**Recorded information**
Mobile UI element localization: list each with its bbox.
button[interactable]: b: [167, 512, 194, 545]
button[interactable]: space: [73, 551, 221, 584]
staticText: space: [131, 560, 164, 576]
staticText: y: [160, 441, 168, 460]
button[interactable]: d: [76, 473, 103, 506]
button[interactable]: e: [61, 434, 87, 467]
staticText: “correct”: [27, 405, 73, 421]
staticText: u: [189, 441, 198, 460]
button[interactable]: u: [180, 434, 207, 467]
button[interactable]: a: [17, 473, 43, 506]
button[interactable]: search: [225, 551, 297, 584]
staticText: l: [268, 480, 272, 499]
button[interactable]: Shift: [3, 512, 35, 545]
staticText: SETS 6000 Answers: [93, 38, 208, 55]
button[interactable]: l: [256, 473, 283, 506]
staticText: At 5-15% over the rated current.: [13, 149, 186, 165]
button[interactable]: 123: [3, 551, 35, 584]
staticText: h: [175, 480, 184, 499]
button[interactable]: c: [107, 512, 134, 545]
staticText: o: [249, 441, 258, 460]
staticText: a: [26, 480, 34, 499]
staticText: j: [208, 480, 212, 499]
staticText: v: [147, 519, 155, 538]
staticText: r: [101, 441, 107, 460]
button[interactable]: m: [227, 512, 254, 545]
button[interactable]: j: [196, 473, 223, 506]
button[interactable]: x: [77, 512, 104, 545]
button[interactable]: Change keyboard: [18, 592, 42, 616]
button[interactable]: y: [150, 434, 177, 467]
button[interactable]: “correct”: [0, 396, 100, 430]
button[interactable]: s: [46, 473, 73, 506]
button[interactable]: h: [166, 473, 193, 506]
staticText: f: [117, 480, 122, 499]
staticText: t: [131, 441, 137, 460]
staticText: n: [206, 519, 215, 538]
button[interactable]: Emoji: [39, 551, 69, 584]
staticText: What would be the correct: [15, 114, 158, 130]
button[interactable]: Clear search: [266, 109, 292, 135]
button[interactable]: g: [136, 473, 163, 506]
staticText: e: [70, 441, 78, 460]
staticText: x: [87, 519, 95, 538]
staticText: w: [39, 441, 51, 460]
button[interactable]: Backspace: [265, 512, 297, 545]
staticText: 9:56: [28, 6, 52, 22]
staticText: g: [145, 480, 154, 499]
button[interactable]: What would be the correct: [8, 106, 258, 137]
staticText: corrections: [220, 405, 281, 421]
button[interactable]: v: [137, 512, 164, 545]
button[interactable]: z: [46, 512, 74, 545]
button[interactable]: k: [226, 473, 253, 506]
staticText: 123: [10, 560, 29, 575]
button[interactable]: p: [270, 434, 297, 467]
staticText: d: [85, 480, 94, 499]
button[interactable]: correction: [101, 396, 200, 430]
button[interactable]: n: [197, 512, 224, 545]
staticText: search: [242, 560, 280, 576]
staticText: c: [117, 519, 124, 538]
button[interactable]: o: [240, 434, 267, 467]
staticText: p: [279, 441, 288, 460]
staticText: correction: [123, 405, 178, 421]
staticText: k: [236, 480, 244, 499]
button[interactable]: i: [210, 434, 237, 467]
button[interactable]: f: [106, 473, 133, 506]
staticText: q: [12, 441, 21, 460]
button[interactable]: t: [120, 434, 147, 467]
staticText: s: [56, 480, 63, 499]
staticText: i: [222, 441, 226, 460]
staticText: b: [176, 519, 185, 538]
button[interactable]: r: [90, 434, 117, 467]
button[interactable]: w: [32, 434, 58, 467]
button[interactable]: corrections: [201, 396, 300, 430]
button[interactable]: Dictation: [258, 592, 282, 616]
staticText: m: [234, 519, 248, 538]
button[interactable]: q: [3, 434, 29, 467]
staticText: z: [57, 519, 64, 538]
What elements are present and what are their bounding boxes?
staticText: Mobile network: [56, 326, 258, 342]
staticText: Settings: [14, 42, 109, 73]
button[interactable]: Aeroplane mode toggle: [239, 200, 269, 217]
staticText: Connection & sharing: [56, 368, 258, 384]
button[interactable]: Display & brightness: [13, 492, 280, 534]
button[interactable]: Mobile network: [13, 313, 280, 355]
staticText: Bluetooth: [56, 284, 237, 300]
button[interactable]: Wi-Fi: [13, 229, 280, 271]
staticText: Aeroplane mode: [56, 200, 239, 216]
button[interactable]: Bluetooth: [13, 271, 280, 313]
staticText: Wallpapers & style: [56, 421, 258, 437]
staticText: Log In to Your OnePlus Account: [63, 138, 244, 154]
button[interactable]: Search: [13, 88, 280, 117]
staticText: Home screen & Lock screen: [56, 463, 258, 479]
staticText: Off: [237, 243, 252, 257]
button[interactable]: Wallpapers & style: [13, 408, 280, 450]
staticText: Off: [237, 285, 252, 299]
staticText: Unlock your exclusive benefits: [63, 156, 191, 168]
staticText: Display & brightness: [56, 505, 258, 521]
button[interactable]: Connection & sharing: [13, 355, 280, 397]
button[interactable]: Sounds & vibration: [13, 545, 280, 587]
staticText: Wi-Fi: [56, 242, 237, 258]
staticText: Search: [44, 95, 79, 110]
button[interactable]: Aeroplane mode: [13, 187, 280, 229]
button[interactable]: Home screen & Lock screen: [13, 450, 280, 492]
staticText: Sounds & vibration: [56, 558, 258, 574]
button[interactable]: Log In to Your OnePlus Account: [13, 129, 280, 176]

**Instructions for the task**
If a line of the material contains the string "network", count it; give only the total.

**Answer**
2